Updated November 25, 2018 - 5:09 pm

BALTIMORE — The Raiders could have procured stationery paper at halftime, penned an eloquent “thank you” letter and hand-delivered it to the home locker room Sunday inside M&T Bank Stadium.

Their opponent did them a favor.

In the first half, Baltimore Ravens quarterback Lamar Jackson was sacked once and threw 18 times, including two interceptions. Meanwhile, he logged two of the team’s 10 rushes.

Somewhere in the fallout of a game one week earlier in which Jackson logged 26 carries in his first NFL start, an offense overcompensated and drifted from its strength. Call it a temporary identity crisis.

Soon, the Ravens remembered who they are. And in a 34-17 loss, the Raiders revealed themselves once more.

Baltimore rushed more in its opening possession of the second half than it did the first two quarters combined. So began a stretch in which the Raiders allowed back-to-back touchdowns on a pair of long, exhausting drives.

The Raiders consequently trailed late and failed to protect quarterback Derek Carr, who was sacked on three consecutive dropbacks in a critical sequence.

Rookie right tackle Brandon Parker surrendered all three fourth-quarter sacks. On the first one, Carr lost a fumble and tweaked his right ankle. Outside linebacker Terrell Suggs scooped up the strip and returned it for a 43-yard score.

Carr completed the game. Effectively, however, the Raiders were finished.

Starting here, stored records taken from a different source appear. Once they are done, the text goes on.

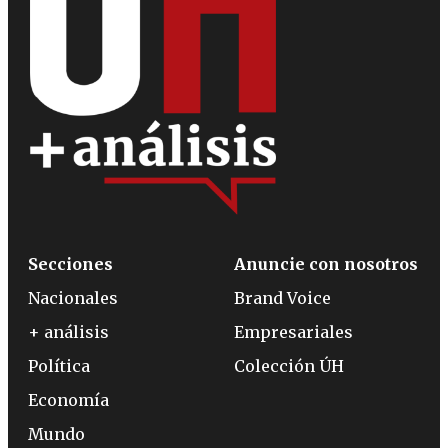
Secciones
Anuncie con nosotros
Nacionales
Brand Voice
+ análisis
Empresariales
Política
Colección ÚH
Economía
Mundo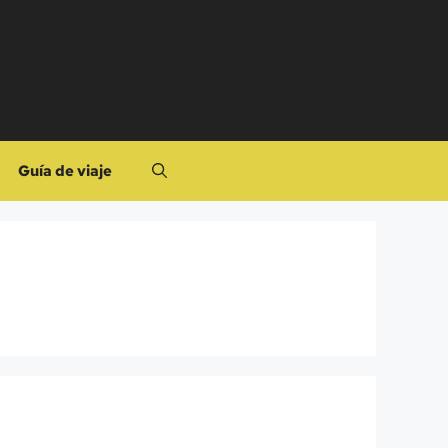
Guía de viaje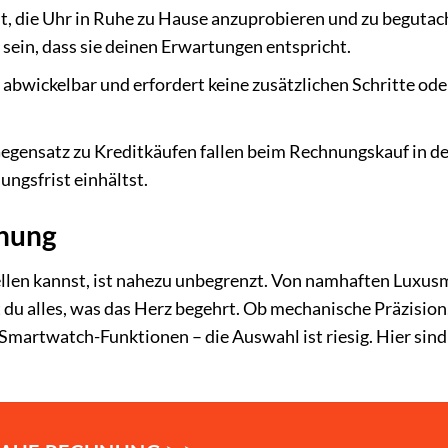
t, die Uhr in Ruhe zu Hause anzuprobieren und zu begutac
r sein, dass sie deinen Erwartungen entspricht.
 abwickelbar und erfordert keine zusätzlichen Schritte ode
egensatz zu Kreditkäufen fallen beim Rechnungskauf in de
ungsfrist einhältst.
hnung
ellen kannst, ist nahezu unbegrenzt. Von namhaften Luxu
t du alles, was das Herz begehrt. Ob mechanische Präzision
Smartwatch-Funktionen – die Auswahl ist riesig. Hier sind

“They made their (halftime) adjustments, and we made ours,” Raiders safety Reggie Nelson said. “Unfortunately, they just did a good job of running the ball. We’ve got to watch the film and see what we did wrong.”

The Ravens opened the second half with a 75-yard touchdown drive on which 12 of 13 plays were runs. Jackson had four of them, including a 5-yard score off the left end. The Raiders answered with a 75-yard touchdown drive of their own, but the Ravens chewed up more clock with a 17-play, 71-yard possession. Ex-Raiders wide receiver Michael Crabtree capped it with an 8-yard touchdown, widening the lead to 27-17.

These two possessions spanned 30 plays, covered 146 yards and consumed 15 minutes, 43 seconds of game clock.

Baltimore rushed on 33 of 40 offensive plays in the second half. It totaled 178 yards of second-half rushing compared to 38 yards passing.

“They didn’t make it really complicated,” coach Jon Gruden said. “They have a great, I think, future Hall of Fame guard in (Marshall) Yanda. They probably called on their captain and said, ‘Hey, we’re going after these guys.’ And that’s what they did. When you can establish the inside run, the perimeter offense, all the bells and whistles with Jackson, they’re very hard to defend. You’ve got to stop the inside run, or you have no chance to stop everything else.

“They took over the game. Credit to them.”

There enlied a defining difference between the teams.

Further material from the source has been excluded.